Igor Zaliznjak, een natuurkundige in de gecondenseerde materie van Brookhaven Lab's Physics and Materials Science Division (rechts), leidde een team van wetenschappers, waaronder Alexei Tkachenko van het Lab's Centre for Functional Nanomaterials (links) om het mechanisme te ontcijferen dat ten grondslag ligt aan het vermogen van scandiumfluoride om bij verhitting te krimpen. Krediet:Brookhaven National Laboratory
Thermische aanpassing voor toepassingen
Dit nieuwe begrip zal het vermogen van wetenschappers verbeteren om de thermische respons van een materiaal te voorspellen of strategisch te ontwerpen voor toepassingen waar temperatuurveranderingen worden verwacht. Bijvoorbeeld, materialen die bij precisiebewerking worden gebruikt, zouden idealiter weinig verandering moeten vertonen in reactie op verwarming en koeling om onder alle omstandigheden dezelfde precisie te behouden. Materialen die worden gebruikt in medische toepassingen, zoals tandvullingen of botvervangingen, moeten thermische uitzettingseigenschappen hebben die nauw overeenkomen met die van de biologische structuren waarin ze zijn ingebed (denk aan hoe pijnlijk het zou zijn als uw vulling uitzet terwijl uw tand samentrekt bij het drinken van hete koffie!). En in halfgeleiders of onderzeese glasvezeltransmissielijnen, de thermische uitzetting van isolatiematerialen moet overeenkomen met die van de functionele materialen om belemmering van de signaaloverdracht te voorkomen.

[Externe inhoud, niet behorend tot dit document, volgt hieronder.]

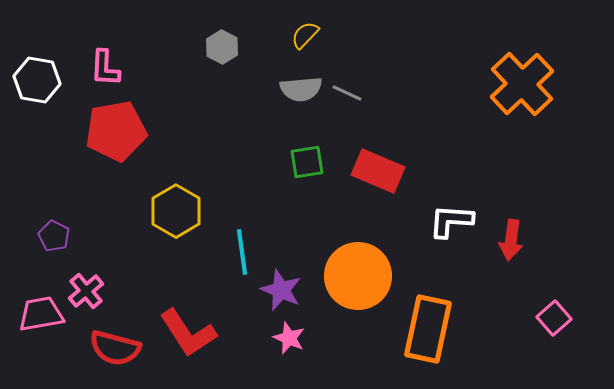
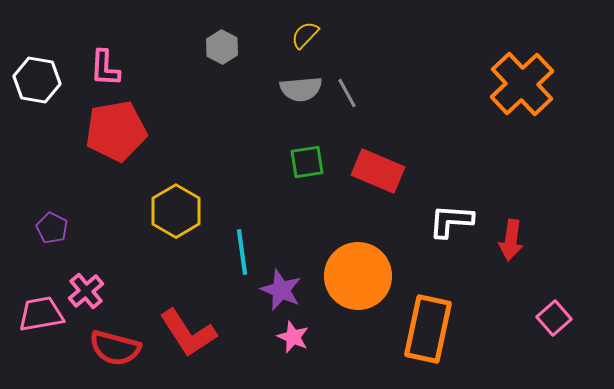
gray line: rotated 36 degrees clockwise
purple pentagon: moved 2 px left, 8 px up
pink star: moved 4 px right, 1 px up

Zaliznyak merkt op dat een ondergedwongen open framework-architectuur zoals die in ScF 3 is ook aanwezig in op koperoxide en ijzer gebaseerde supergeleiders - waarvan wordt gedacht dat kristalroostervibraties een rol spelen bij het vermogen van deze materialen om elektrische stroom te geleiden zonder weerstand.
"De onafhankelijke oscillatie van atomen in deze open raamwerkstructuren kan bijdragen aan de eigenschappen van deze materialen op manieren die we nu kunnen berekenen en begrijpen, "Zei Zaliznyak. "Ze zouden een aantal van onze eigen experimentele waarnemingen kunnen verklaren die nog steeds een mysterie blijven in deze supergeleiders, " hij voegde toe.
"Dit werk profiteerde enorm van de belangrijke voordelen van de nationale DOE-laboratoria, waaronder unieke DOE-faciliteiten en ons vermogen om langdurige projecten te hebben waarbij belangrijke bijdragen zich in de loop van de tijd ophopen om te culmineren in een ontdekking, " zei Zaliznyak. "Het vertegenwoordigt de unieke samenvloeiing van verschillende expertises onder de coauteurs, inclusief een toegewijde stagiaire op de middelbare school, die we voor dit project synergetisch konden integreren. Het was niet mogelijk geweest om dit onderzoek succesvol uit te voeren zonder de expertise van alle teamleden."